When the bank caught up and stopped funding, Srinivas Koneru decided to embark on a public listing of the newly established Triterras following the Special Purpose Acquisition Company (SPAC) craze of 2020, when it merged with the listed company Netfin Acquisition Corp. Netfin was set up by Richard Maurer, a longtime associate of Koneru.
They then decided to surf the latest trend of trade finance – blockchain – hoping that by offering a blockchain solution, they would obtain further financing from investors chasing the latest trend. That obviously did not work.
However, there is one aspect of the whole Triterras-Rhodium debacle that has not yet surfaced: its links with the Sujana Group of Companies and Sujana (YS) Chowdry.
YS Chowdry is a former member of the Indian parliament and owner of the Sujana Group of Companies.
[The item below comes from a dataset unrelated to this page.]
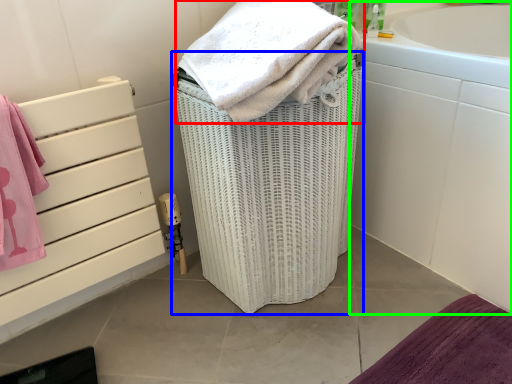 Question: Considering the real-world distances, which object is closest to towel (highlighted by a red box)? basket container (highlighted by a blue box) or bath (highlighted by a green box).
Since the spring of 2019, Sujana and YS Chowdry himself have been at the centre of a USD 600 million bank fraud, according to the Enforcement Director and the Central Bureau of Investigation (CBI).
Rhodium used to offer financing to and trade with entities of the Sujana Group. It later acquired a set of insolvent companies of the Sujana Group in 2020 and even co-owned companies with the Sujana Group. But the genesis of Rhodium is intimately linked to the Sujana Group: Rhodium had initially received bank guarantees from Sujana when it started to operate out of Singapore.
What remains to be seen is if, given the close involvement, the SEC will also look at the ties between Triterras, Srinivas Koneru, and their initial Indian backer, YS Chowdry.